Music Reviews
Blue Skies

Dehd Blue Skies

(Fat Possum) Rating - 8/10

Credit is due to Jason Balla, Emily Kempf, and Eric McGrady, the members who make up the Chicago-based trio Dehd. On 2020’s Flower of Devotion, the band delivered such a sincere and cohesive statement of punk-inspired dream pop that listeners may find it hard to imagine them doing anything else. But rather than the bright guitar riffs and intensifying drums that opened up that album, listeners are greeted with a lullaby-esque confession by Balla. “Because you know it only takes a minute / I start out fine, but then I’m in it,” he sings. The song, titled Control, imbues a tenderness that belies what’s more likely a moment of crisis and painful self-realization—the outcome of life experience and tough moments.

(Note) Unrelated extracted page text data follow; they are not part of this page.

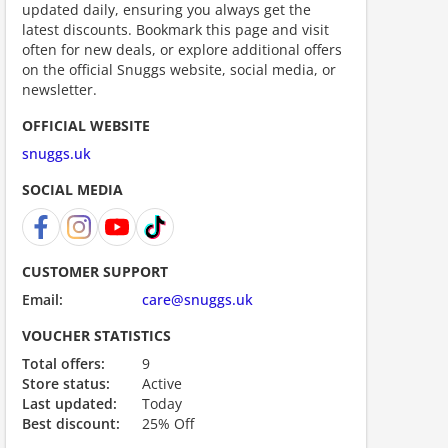
updated daily, ensuring you always get the
latest discounts. Bookmark this page and visit
often for new deals, or explore additional offers
on the official Snuggs website, social media, or
newsletter.
OFFICIAL WEBSITE
snuggs.uk
SOCIAL MEDIA
ount code is required. The offer is applied automatically when cl
CUSTOMER SUPPORT
Email:
care@snuggs.uk
VOUCHER STATISTICS
Total offers:
9
Store status:
Active
Last updated:
Today
Best discount:
25% Off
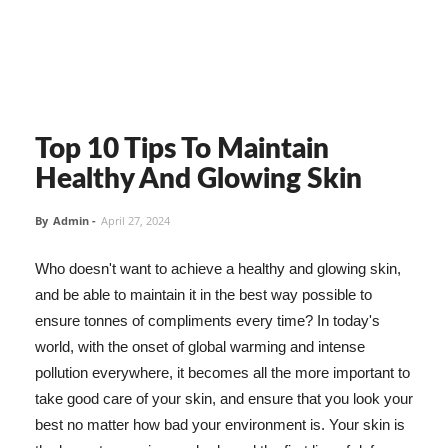
Top 10 Tips To Maintain
Healthy And Glowing Skin
By
Admin
-
April 27, 2024
Who doesn't want to achieve a healthy and glowing skin,
and be able to maintain it in the best way possible to
ensure tonnes of compliments every time? In today's
world, with the onset of global warming and intense
pollution everywhere, it becomes all the more important to
take good care of your skin, and ensure that you look your
best no matter how bad your environment is. Your skin is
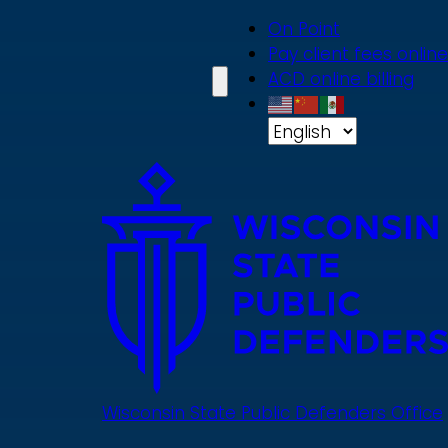
Skip
On Point
to
Pay client fees online
main
ACD online billing
content
Wisconsin State Public Defenders Office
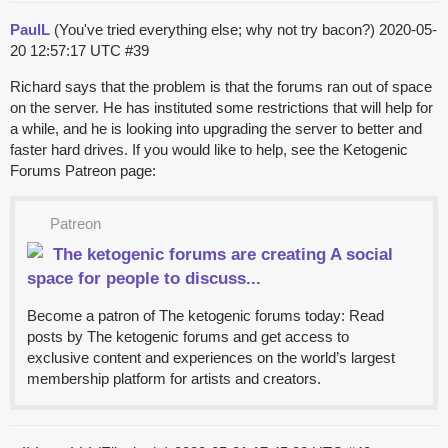
PaulL
(You've tried everything else; why not try bacon?)
2020-05-
20 12:57:17 UTC
#39
Richard says that the problem is that the forums ran out of space
on the server. He has instituted some restrictions that will help for
a while, and he is looking into upgrading the server to better and
faster hard drives. If you would like to help, see the Ketogenic
Forums Patreon page:
Patreon
The ketogenic forums are creating A social
space for people to discuss...
Become a patron of The ketogenic forums today: Read
posts by The ketogenic forums and get access to
exclusive content and experiences on the world’s largest
membership platform for artists and creators.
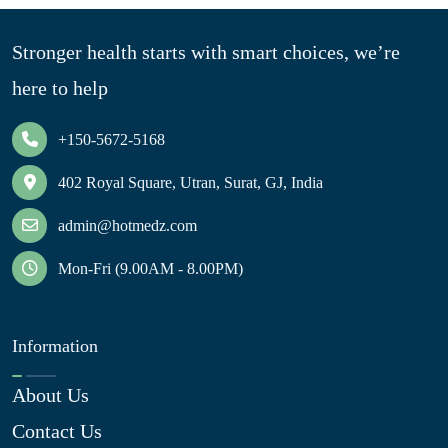
Stronger health starts with smart choices, we’re
here to help
+150-5672-5168
402 Royal Square, Utran, Surat, GJ, India
admin@hotmedz.com
Mon-Fri (9.00AM - 8.00PM)
Information
About Us
Contact Us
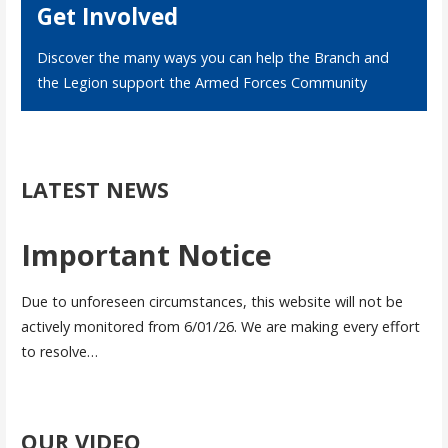
Get Involved
Discover the many ways you can help the Branch and
the Legion support the Armed Forces Community
LATEST NEWS
Important Notice
Due to unforeseen circumstances, this website will not be
actively monitored from 6/01/26. We are making every effort
to resolve…
OUR VIDEO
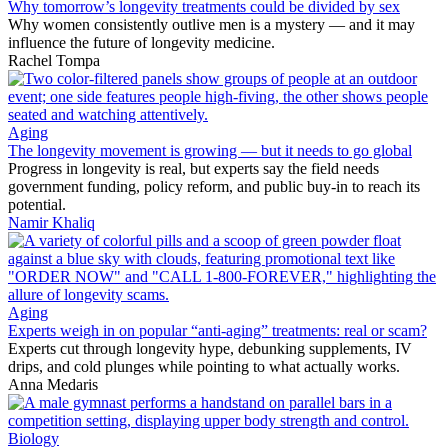
Why tomorrow’s longevity treatments could be divided by sex
Why women consistently outlive men is a mystery — and it may
influence the future of longevity medicine.
Rachel Tompa
Aging
The longevity movement is growing — but it needs to go global
Progress in longevity is real, but experts say the field needs
government funding, policy reform, and public buy-in to reach its
potential.
Namir Khaliq
Aging
Experts weigh in on popular “anti-aging” treatments: real or scam?
Experts cut through longevity hype, debunking supplements, IV
drips, and cold plunges while pointing to what actually works.
Anna Medaris
Biology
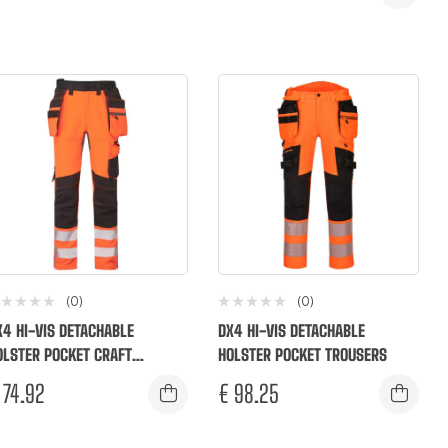
(0)
(0)
X4 HI-VIS DETACHABLE
DX4 HI-VIS DETACHABLE
OLSTER POCKET CRAFT
HOLSTER POCKET TROUSERS
ROUSERS
74.92
€
98.25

Dehd’s latest album, Blue Skies, is, above all else, an explorative work, one that shifts between the bedrock sounds of their previous album and the many ways they can expand on them. “I was a bad love,” Kempf declares on the single “Bad Love” over bright guitar chords and [pounding] drums—the song quickly finds its tight, driving groove in a vein similar to the Flowers highlight Loner. Yet songs like Window mark subtle shifts: the three-minute song is dressed in the dreamy gaze of their previous work, but dials down the hooks; Kempf and Balla sing together while verses are cut with the grittiest shreds to date by Balla.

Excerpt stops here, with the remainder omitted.